Community response to this one splits along a familiar line. Readers who love watching a character dissect a magic system, optimize a build, and punch above their weight class tend to come away satisfied. Those looking for emotional complexity or character-driven storytelling tend to feel like the book delivered half of what they wanted. Both camps have a point.
A Magic System Worth Picking Apart
The strongest thing Underworld has going for it is its progression framework. Thorne built a magic system with enough internal logic to reward the kind of reader who enjoys theorycrafting. Elorion doesn’t just gain abilities. He studies them, combines them, and looks for edges in a system that has real rules. Multiple readers have pointed to him as a rare LitRPG protagonist who actually behaves like a min-maxer rather than stumbling into power by accident. That distinction matters for the target audience.
Down in the underground, the setting gives the book a claustrophobic energy that serves the survival stakes well. Elorion isn’t exploring a vast open world. He’s trapped beneath the earth, surrounded by monsters and ruled over by an ancient creature who treats human students as fuel for her own advancement. The dungeon crawling sequences build naturally from this premise, and Thorne uses the constrained geography to keep the tension focused.
Combat in the book leans creative. Elorion’s methods for defeating enemies evolve as his abilities grow, and readers have consistently praised the variety in how fights play out. The author clearly put thought into making the encounters feel different from one another rather than repeating the same power-versus-monster formula on every page.
Thorne also brings humor to the writing. The tone doesn’t take itself too seriously, which keeps the pacing light even when the scenario is grim. It’s a small thing, but it goes a long way toward making the book feel less like a grind log and more like a story someone actually wanted to tell.
The Overpowered Problem
By far the biggest criticism readers raise is one that plagues a lot of progression fantasy: Elorion gets strong too fast. After the first stretch of the book establishes real danger, the threat curve flattens noticeably as his power set expands. Several readers have pointed out that the sense of peril drops off once he crosses a certain threshold, and the remaining conflicts don’t carry the same weight as the early ones.
Character development beyond the mechanical side is thin. Elorion is likeable enough, and his approach to the system is engaging, but readers looking for growth beyond “acquired new spell” will find the emotional register stays fairly level throughout. The supporting cast fills their roles without leaving much of an impression, and the interpersonal dynamics don’t add a lot of depth to the reading experience.

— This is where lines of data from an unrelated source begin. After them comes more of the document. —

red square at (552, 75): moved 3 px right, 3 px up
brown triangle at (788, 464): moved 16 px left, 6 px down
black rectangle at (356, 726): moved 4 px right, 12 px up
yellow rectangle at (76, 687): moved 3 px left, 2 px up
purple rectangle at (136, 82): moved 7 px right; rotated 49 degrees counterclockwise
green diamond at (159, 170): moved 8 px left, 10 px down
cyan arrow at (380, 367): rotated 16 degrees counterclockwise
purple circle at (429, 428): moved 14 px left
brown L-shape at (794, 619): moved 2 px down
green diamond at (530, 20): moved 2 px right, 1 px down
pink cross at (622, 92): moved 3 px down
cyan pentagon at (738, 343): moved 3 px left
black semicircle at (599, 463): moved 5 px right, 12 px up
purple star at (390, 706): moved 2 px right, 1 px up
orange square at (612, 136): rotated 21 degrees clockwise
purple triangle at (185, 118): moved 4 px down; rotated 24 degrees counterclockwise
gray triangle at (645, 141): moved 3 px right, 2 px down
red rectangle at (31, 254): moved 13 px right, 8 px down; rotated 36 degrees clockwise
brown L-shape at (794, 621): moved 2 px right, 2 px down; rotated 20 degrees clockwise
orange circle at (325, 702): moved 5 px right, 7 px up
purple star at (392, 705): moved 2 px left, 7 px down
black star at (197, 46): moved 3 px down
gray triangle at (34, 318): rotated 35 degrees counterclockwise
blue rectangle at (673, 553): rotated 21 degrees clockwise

There’s also a pacing issue tied to the progression itself. Because the book is so focused on ability acquisition, some stretches read as repetitive. Fight, level, gain ability, fight again. The cycle is the point for many LitRPG readers, but those who need narrative variety may feel the rhythm getting predictable by the back half.

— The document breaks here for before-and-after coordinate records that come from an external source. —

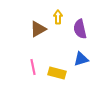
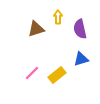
brown triangle: moved 2 px left; rotated 12 degrees clockwise
pink line: moved 1 px left, 6 px down; rotated 56 degrees clockwise
yellow rectangle: moved 2 px down; rotated 54 degrees counterclockwise
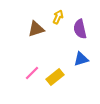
yellow arrow: rotated 24 degrees clockwise
yellow rectangle: moved 2 px left, 2 px down
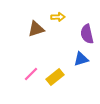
yellow arrow: rotated 64 degrees clockwise
purple semicircle: moved 7 px right, 5 px down
pink line: moved 1 px left, 1 px down
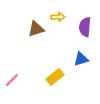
purple semicircle: moved 2 px left, 7 px up; rotated 18 degrees clockwise
pink line: moved 19 px left, 6 px down
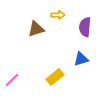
yellow arrow: moved 2 px up
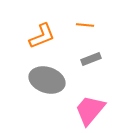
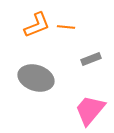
orange line: moved 19 px left, 2 px down
orange L-shape: moved 5 px left, 11 px up
gray ellipse: moved 11 px left, 2 px up
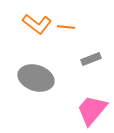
orange L-shape: moved 1 px up; rotated 60 degrees clockwise
pink trapezoid: moved 2 px right
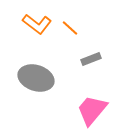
orange line: moved 4 px right, 1 px down; rotated 36 degrees clockwise
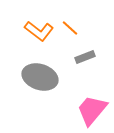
orange L-shape: moved 2 px right, 7 px down
gray rectangle: moved 6 px left, 2 px up
gray ellipse: moved 4 px right, 1 px up
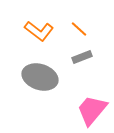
orange line: moved 9 px right, 1 px down
gray rectangle: moved 3 px left
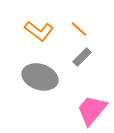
gray rectangle: rotated 24 degrees counterclockwise
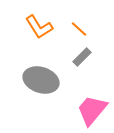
orange L-shape: moved 4 px up; rotated 20 degrees clockwise
gray ellipse: moved 1 px right, 3 px down
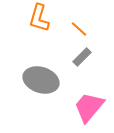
orange L-shape: moved 9 px up; rotated 48 degrees clockwise
pink trapezoid: moved 3 px left, 3 px up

Some readers have also noted that the opening doesn’t quite land. Elorion’s reaction to being kidnapped feels muted, and the story doesn’t fully explore the psychological weight of what’s happened to him. It’s a missed opportunity to ground the fantasy premise in something emotionally real before the leveling takes over.

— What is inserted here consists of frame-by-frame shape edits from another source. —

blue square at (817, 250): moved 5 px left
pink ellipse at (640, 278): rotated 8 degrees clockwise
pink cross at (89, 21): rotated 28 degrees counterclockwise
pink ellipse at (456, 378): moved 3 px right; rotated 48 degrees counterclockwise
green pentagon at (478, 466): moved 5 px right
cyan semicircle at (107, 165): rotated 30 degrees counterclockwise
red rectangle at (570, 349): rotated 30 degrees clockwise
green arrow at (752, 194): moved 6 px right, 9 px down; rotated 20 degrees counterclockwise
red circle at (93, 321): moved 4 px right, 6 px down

A Power Fantasy That Knows What It Is
Underworld doesn’t pretend to be something it’s not. This is a book about watching a character gain power in a dangerous environment, and it executes that premise with more craft than much of the LitRPG field. The magic system has depth, the combat stays interesting, and the underground setting provides a natural framework for escalating challenges. The book knows its audience and plays directly to them.
Should You Read Underworld: Level Up or Die?
If you read LitRPG primarily for the progression, the build optimization, and the satisfaction of watching a smart character exploit a well-designed system, this is a strong pick. Fans of dungeon crawlers and dark fantasy settings will find the underground world compelling, and the pacing moves fast enough to carry you through in a sitting or two.
Skip it if you need character depth beyond the mechanical side, if overpowered protagonists frustrate you, or if you’re looking for LitRPG that balances its systems with a strong narrative arc. The book delivers exactly what it promises, but not much beyond that.
The Verdict on Underworld: Level Up or Die
Underworld: Level Up or Die is a competent, enjoyable LitRPG that gets the progression right and builds an underground world worth exploring. Its magic system is one of the better ones in the subgenre, and Elorion’s analytical approach to power makes for a satisfying read. The book loses tension as the protagonist outpaces the threats around him, and the character work stays surface-level, but for readers who came for the leveling, it delivers. It’s the kind of series opener that won’t change your mind about LitRPG but will confirm why you read it.